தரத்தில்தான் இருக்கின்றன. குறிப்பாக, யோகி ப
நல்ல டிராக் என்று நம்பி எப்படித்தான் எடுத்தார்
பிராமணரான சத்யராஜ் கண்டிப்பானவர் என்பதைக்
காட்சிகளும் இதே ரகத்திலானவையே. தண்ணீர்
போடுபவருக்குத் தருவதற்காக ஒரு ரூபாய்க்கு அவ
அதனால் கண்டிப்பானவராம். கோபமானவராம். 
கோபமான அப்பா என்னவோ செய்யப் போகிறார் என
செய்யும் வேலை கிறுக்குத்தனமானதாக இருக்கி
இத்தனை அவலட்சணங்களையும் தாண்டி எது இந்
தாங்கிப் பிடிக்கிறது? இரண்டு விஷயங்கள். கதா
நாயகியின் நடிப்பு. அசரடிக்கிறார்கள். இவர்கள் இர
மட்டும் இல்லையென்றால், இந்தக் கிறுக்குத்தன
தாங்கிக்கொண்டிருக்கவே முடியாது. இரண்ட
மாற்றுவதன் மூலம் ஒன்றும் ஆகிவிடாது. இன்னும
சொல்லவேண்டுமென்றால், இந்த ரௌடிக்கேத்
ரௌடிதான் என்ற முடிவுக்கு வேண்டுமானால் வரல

* * * *

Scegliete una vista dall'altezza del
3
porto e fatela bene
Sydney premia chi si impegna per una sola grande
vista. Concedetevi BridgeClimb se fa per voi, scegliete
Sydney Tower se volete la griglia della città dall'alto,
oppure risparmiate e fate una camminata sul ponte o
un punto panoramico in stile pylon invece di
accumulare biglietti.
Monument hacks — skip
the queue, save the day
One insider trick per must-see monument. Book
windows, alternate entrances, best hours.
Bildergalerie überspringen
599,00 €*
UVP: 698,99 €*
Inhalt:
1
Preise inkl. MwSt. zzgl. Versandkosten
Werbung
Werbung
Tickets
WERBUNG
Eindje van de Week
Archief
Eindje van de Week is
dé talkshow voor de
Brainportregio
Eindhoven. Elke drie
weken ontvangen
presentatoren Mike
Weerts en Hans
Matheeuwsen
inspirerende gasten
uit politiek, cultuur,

* * * *

* TASK DETAILS:
Copy the lines above exactly. Start with the line containing "தரத்தில்தான் இருக்கின்றன. குறிப்பாக, யோகி ப", end with the line containing "ரௌடிதான் என்ற முடிவுக்கு வேண்டுமானால் வரல", and include both.

* ANSWER TO THIS TASK:
தரத்தில்தான் இருக்கின்றன. குறிப்பாக, யோகி ப
நல்ல டிராக் என்று நம்பி எப்படித்தான் எடுத்தார்
பிராமணரான சத்யராஜ் கண்டிப்பானவர் என்பதைக்
காட்சிகளும் இதே ரகத்திலானவையே. தண்ணீர்
போடுபவருக்குத் தருவதற்காக ஒரு ரூபாய்க்கு அவ
அதனால் கண்டிப்பானவராம். கோபமானவராம். 
கோபமான அப்பா என்னவோ செய்யப் போகிறார் என
செய்யும் வேலை கிறுக்குத்தனமானதாக இருக்கி
இத்தனை அவலட்சணங்களையும் தாண்டி எது இந்
தாங்கிப் பிடிக்கிறது? இரண்டு விஷயங்கள். கதா
நாயகியின் நடிப்பு. அசரடிக்கிறார்கள். இவர்கள் இர
மட்டும் இல்லையென்றால், இந்தக் கிறுக்குத்தன
தாங்கிக்கொண்டிருக்கவே முடியாது. இரண்ட
மாற்றுவதன் மூலம் ஒன்றும் ஆகிவிடாது. இன்னும
சொல்லவேண்டுமென்றால், இந்த ரௌடிக்கேத்
ரௌடிதான் என்ற முடிவுக்கு வேண்டுமானால் வரல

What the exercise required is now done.